Take a look at the length of the ratings dataframe.

In [42]:
ratings.shape[0]

100000

Merge the ratings and the movie dataframes into one big one that has columns:
- userId
- movieId
- rating
- timestamp
- title

Print out the head of this dataframe.

Create a `CollabDataBunch` from this dataframe, with random seed 42, valid_pct 0.1, item_name 'movieId'.

Show a batch from this dataframe.

Set `y_range` to [0, 5.5] once again.

Create a collab_learner from the data bunch above, with 40 factors, using the y_range from above, with weight decay 1e-1.

Find an appropriate learning rate.

If everything is correct so far, your learning rate should be somewhere around 5e-3.

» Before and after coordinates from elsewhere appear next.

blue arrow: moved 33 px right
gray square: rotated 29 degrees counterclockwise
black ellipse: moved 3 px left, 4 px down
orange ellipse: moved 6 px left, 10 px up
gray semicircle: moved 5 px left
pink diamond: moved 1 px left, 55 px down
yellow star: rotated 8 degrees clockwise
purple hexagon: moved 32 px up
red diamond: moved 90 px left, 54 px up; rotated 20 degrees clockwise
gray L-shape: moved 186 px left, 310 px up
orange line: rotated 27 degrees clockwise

Fit a 5-epoch cycle with your learning rate.

The best losses should be in the low 0.8's. 

Save the model under the name `dotprod`.

## Interpretation

### Setup

Load the `dotprod` model from above.

Group the `rating_movie` dataset by title, and get a count of the `rating` field. Sort the values descending, and return the titles of the top 1000 rated movies.

### Movie bias

Get the biases for the top movies using `learn.bias`. Hint: what should `is_item` be if we want movie biases?  What does the `item` variable tell us from the beginning of this notebook?

Get the average movie rating by title. Then put together a list of 3-tuples, each with the bias of the movie, the title of the movie, and the mean rating of the movie, for each of the top movies. Call this `movie_ratings`.

Create a function `item0` that grabs o[0] for some item o.

Sort the movie ratings by this function and print out the top 15 to get the worst movies.

Sort the movie ratings by the reverse of this function to get the best movies.

### Movie weights

Get the movie weights using `learn.weight`. Call this `movie_w`. Print out the shape.

Get the first three principal components of `movie_w`. Call this `movie_pca`. Print out the shape.

Set the first three factors of `movie_pca` to variables `fac0`, `fac1`, `fac2`. Create a list of 2-tuples of the factor value and the title. Call this `movie_comp`.

Sort the factor/title tuple by the factor value descending and print out the top 10.

Do the same, but not descending, and print out the first 10.

Do the same process both descending and ascending for factor 1.

Get 50 random movies. Set X and Y to `fac0` and `fac2`. Create a pyplot figure with a scatterplot for these. Label each with the title and make each a different color.